Right before leaving Germany, Georg, who would now report to me, took me on a tour of Turkey, one of the countries in my new territory, to see where real opportunities lay and to meet someone he had a high regard for. The man was a young, up-and-coming region manager named Muhtar Kent. I had no way of knowing it at the time, but Muhtar would soon become one of my most valuable lieutenants.
The world was about to change very quickly.
Five
THE WALL FALLS
Shortly after moving to Atlanta, I found myself on a company plane to Saudi Arabia, summoned to a meeting with Prince Faisal.
Saudi Arabia ejected Coca-Cola in 1968 during the Arab League boycott of companies doing business with Israel. Although the boycott was slowly fading and Coca-Cola was sponsoring the World Youth Soccer Tournament in Saudi Arabia in February 1989, a legal dispute blocked us from building a bottling plant there. We even had to obtain an import license to ship product in for the tournament.
The Kaki family, which owned the Saudi bottling franchise before the boycott, claimed it still had the rights, which Coca-Cola disputed. The legal case was complicated by the fact that in Coke’s absence, Kaki produced its own brand called Kaki Cola, and Coca-Cola, had unfortunately, supplied a cola concentrate, although not the original formula, for the drink.
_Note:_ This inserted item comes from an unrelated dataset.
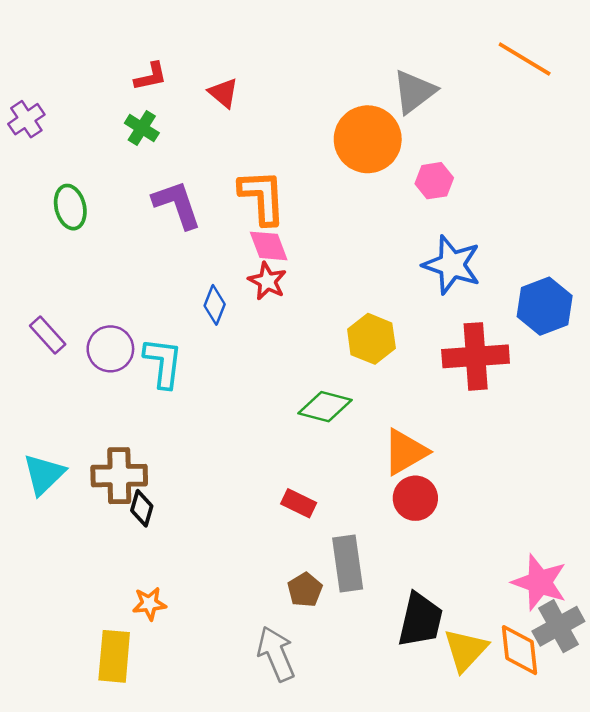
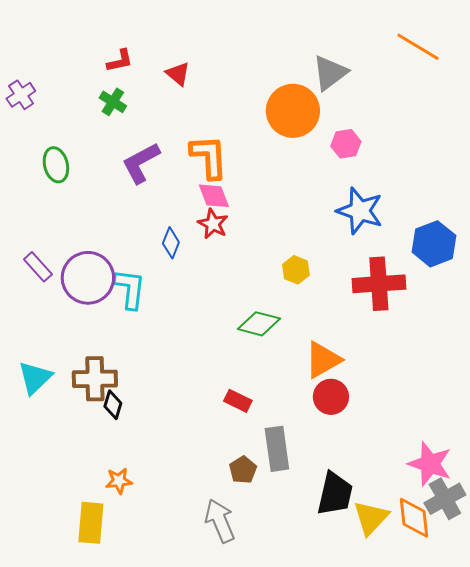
purple L-shape: (177, 205) -> (141, 163), turned -99
yellow hexagon: (371, 339) -> (296, 270), size x0.7
purple circle: (110, 349) -> (88, 278), size x1.4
With the boycott ending, Coca-Cola awarded the bottling franchise to the very reputable and wealthy Olayan family but the legal suit with the Kaki famil
y was progressing very slowly. Geoff Unsworth, who was in charge of Coke’s Middle Eastern operations at the time, did not endear himself to me when he repeated former White House Press Secretary Marlin Fitzwater’s quote, “When you’re dealing with the Middle East, two thousand years is the normal wait for something to happen.” Sorry, but that was a bit too long of a wait for me.
We met Prince Faisal in his office, a huge opulent room. His desk was on a raised platform so we were literally looking up at him. He proceeded to deliver a lecture: It was fine for Coca-Cola to come in for the soccer tournament (which Prince Faisal was personally directing) though we would never be allowed to permanently reenter Saudi unless we partnered with the prince’s preferred partners, not the Olayans. The prince wanted the business and was absolutely hostile, at times dropping veiled threats into our conversation.
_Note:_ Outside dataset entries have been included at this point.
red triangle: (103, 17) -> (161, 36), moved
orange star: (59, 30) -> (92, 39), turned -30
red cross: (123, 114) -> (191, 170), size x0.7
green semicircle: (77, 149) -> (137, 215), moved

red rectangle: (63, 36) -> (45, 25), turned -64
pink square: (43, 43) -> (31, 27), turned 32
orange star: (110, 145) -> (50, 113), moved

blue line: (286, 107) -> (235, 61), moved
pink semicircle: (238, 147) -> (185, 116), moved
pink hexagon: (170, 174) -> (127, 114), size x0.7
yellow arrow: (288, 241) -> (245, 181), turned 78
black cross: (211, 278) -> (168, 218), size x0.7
We reported back to the Olayans and were assured by the company patriarch, Suliman Olayan, that we should not be concerned. “He’s been given the World Youth Tournament to run because he’s not really one of the influential princes,” Suliman said. “This, too, will pass.”
The prince contacted us once again a few months later but we were unable to schedule a meeting and never heard from him again. Suliman was right, it went away. Meanwhile, the Kaki suit made its way torturously through the Saudi courts, and at one point we had to appear before the Saudi Minister of Justice. For two hours we sat with a senior member of the Olayan family while the minister heard all the other cases. Some of them were rather tragic. There was an eighteen-year-old girl married to a really wizened old man, a forced marriage. She claimed that he had beaten her, yet the minister brusquely sent her home with no relief. It was like a medieval court.